In this study, all Salmonella isolates possessed these virulence genes, indicating that healthy chickens and their environment serve as carriers of pathogenic Salmonella strains, which can cause systemic infection and enteric infection in the host [28]. Previous studies conducted in SA, UK, Egypt, and China have also reported the presence of these virulence genes in poultry [21, 26, 28, 72].

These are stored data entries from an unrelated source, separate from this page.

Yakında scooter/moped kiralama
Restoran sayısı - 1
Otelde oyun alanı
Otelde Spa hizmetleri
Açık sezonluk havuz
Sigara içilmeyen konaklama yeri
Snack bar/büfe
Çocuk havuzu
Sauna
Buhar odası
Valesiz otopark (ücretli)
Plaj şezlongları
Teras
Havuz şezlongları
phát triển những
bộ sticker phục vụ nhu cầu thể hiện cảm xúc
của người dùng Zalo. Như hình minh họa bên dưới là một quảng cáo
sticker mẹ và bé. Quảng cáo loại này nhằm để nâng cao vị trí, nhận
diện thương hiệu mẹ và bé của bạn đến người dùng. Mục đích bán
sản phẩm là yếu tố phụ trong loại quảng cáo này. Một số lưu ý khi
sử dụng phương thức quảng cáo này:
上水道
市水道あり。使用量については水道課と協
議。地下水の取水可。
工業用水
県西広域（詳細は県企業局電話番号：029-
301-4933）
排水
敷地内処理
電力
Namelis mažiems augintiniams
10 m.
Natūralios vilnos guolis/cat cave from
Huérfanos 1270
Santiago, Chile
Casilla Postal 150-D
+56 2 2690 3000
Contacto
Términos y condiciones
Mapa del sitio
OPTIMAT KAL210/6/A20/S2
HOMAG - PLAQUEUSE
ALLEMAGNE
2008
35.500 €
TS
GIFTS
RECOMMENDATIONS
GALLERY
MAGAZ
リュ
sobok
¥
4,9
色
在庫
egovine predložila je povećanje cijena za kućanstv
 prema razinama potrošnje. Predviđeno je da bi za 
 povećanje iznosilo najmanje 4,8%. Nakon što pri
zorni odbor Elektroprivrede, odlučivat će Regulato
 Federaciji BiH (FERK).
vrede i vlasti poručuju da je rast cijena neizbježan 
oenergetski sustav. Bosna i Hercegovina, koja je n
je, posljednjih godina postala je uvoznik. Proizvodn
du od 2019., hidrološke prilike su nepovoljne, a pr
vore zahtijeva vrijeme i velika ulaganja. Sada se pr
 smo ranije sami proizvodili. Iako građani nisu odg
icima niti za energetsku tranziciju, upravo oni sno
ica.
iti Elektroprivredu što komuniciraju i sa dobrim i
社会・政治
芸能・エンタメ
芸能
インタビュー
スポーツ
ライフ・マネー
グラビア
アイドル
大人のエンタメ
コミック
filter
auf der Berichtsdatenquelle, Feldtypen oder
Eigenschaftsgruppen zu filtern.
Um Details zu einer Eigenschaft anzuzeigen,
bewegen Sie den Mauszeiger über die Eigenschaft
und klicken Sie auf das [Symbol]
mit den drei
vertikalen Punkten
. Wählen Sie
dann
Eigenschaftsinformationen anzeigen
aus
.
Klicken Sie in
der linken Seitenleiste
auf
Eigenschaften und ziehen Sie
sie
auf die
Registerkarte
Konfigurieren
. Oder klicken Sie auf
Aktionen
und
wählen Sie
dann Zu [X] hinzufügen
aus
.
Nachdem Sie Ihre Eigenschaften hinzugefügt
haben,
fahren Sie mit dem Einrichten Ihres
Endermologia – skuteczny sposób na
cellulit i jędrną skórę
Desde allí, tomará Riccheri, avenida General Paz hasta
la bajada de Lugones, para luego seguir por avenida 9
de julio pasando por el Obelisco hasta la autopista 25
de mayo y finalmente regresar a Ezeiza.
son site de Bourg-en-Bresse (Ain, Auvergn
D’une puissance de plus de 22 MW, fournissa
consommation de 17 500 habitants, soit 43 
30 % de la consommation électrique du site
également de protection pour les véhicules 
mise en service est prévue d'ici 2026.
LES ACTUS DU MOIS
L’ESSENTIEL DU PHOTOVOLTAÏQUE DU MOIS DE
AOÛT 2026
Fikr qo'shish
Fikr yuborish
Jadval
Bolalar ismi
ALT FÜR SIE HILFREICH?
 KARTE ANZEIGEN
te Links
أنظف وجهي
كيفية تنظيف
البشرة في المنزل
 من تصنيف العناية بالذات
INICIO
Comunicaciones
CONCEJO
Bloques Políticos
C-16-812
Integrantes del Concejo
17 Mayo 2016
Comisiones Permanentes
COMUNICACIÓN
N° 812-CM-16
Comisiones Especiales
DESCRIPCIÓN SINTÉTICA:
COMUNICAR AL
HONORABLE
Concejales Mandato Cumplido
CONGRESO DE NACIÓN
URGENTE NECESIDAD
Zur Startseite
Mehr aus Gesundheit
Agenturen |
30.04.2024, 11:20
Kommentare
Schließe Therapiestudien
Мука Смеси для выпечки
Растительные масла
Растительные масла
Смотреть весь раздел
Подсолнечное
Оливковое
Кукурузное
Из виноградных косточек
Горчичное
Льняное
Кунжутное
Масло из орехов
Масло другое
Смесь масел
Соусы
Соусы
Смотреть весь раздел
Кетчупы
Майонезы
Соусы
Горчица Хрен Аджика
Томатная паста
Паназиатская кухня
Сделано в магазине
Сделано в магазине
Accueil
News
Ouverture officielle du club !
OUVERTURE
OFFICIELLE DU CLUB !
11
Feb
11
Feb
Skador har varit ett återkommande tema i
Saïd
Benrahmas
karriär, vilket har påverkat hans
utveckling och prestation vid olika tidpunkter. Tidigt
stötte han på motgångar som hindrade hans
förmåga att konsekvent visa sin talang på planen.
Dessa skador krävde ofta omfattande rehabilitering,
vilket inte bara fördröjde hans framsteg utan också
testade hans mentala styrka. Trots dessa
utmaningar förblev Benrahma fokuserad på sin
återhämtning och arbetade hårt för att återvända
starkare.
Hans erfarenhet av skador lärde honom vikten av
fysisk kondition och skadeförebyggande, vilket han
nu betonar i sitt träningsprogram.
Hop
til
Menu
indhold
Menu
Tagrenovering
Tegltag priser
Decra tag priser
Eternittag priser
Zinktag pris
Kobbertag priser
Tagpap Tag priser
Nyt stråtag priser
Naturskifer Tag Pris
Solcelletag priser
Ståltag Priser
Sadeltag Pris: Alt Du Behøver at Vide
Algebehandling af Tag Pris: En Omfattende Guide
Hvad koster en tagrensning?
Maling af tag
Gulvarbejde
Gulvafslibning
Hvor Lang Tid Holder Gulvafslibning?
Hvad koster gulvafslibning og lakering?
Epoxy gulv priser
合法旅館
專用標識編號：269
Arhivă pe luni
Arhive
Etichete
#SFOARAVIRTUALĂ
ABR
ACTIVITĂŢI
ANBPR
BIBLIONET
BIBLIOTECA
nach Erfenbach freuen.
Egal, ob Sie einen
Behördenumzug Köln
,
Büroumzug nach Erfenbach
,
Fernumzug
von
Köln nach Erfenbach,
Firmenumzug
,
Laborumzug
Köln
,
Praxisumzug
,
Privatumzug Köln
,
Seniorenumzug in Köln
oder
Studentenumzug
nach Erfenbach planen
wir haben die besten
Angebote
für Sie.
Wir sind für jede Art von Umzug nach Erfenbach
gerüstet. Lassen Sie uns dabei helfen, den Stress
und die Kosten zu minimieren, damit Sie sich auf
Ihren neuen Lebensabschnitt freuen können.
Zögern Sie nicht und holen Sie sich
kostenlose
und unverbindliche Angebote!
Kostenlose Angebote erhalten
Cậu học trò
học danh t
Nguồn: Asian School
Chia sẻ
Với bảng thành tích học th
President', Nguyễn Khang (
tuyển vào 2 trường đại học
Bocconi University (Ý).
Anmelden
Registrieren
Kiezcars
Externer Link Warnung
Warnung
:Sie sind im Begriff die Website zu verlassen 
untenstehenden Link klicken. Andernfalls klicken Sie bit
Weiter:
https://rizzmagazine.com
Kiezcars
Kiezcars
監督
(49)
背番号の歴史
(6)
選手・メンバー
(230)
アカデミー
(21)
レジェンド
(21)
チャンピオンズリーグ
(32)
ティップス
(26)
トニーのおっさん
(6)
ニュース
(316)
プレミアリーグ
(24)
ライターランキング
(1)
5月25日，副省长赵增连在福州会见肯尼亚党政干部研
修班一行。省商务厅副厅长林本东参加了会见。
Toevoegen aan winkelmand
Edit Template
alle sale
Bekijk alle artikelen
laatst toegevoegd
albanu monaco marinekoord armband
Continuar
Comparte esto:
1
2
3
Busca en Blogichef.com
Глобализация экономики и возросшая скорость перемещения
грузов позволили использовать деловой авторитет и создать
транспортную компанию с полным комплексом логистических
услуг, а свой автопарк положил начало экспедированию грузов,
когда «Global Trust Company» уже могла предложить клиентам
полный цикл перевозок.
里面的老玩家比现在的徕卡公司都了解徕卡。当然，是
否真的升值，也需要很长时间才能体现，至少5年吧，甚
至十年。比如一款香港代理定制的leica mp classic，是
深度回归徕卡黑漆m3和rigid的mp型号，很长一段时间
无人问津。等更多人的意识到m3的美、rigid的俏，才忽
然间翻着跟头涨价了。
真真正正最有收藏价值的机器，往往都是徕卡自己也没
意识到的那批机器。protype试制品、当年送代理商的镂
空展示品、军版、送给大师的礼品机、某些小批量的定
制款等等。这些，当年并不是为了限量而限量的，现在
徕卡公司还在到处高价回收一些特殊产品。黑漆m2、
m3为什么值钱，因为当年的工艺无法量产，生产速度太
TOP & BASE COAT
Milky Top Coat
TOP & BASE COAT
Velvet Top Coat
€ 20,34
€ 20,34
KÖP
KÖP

Other genes present on the Salmonella chromosomes found in this study were stn and fliC, which play a role in enterotoxin production and encode phase-1 flagellin, respectively [26]. All Salmonella isolates contained the stn gene, which has also been reported in all poultry isolates from studies conducted in China, Benin, and India [72-74]. However, the fliC gene in our study was only detected in the wastewater isolates obtained during the house decontamination. The fliC gene encodes for the flagellin protein and has been used as a target gene to determine antigenic specificity and genetic diversity in Salmonella. Studies done in Egypt, Malaysia, and Saudi Arabia described that fliC was serovar-specific for S. typhimurium, S. Kentucky, S. Aberdeen, S. Bergen, and S. Kedougou [26, 27, 75]. Serovars were not determined in this study.

4.4. Clonality

In Columbia, Herrera-Sanchez et al. [76] reported similar ERIC banding patterns consisting of 2—13 bands that ranged from 200 to 4000 bp in size whilst contrasting ERIC results of band sizes 15—1500 bp and 190—1430 bp were observed by Fendri et al. [77] in France and Oliveria et al. [78] in Brazil, respectively. Among the 210 isolates, there were various patterns and clusters. Isolates obtained from litter and faeces over the collection period clustered, indicating clonal spread on the farm. However, the carcass rinsate and wastewater isolates formed separate clusters. Salmonella transmission along the farm-to-fork continuum was not evident as unrelated strains from different sources belonged to different clusters based on a 70% similarity index. Of note, although ERIC-PCR has a shorter turnaround time, it is less discriminatory. Therefore, further studies involving more resolute typing approaches, such as serotyping and whole-genome sequencing (WGS), are recommended to elucidate the population structure of the strains.

5. Conclusion

Our study showed sporadic Salmonella contamination along the farm-to-fork pathway and demonstrated that healthy chickens could serve as a reservoir of resistant and pathogenic Salmonella strains, which harbour virulence factors and exhibit resistance to various antibiotics. The presence of MDR Salmonella strains among litter and faeces in this study indicates that the imprudent use of antibiotics on poultry farms could contribute to the increasing development and spread of antibiotic resistance in food animals and animal food products. Therefore, the initial steps to reduce and control Salmonella contamination of poultry meat should be taken at the farm level. SA has developed and implemented an Antimicrobial Resistance National Strategy Framework for 2018–2024 with the strategic objective of promoting the appropriate use of antibiotics in humans and animals using regulations. However, interventions to address antimicrobial use and resistance in food animals need to be expedited.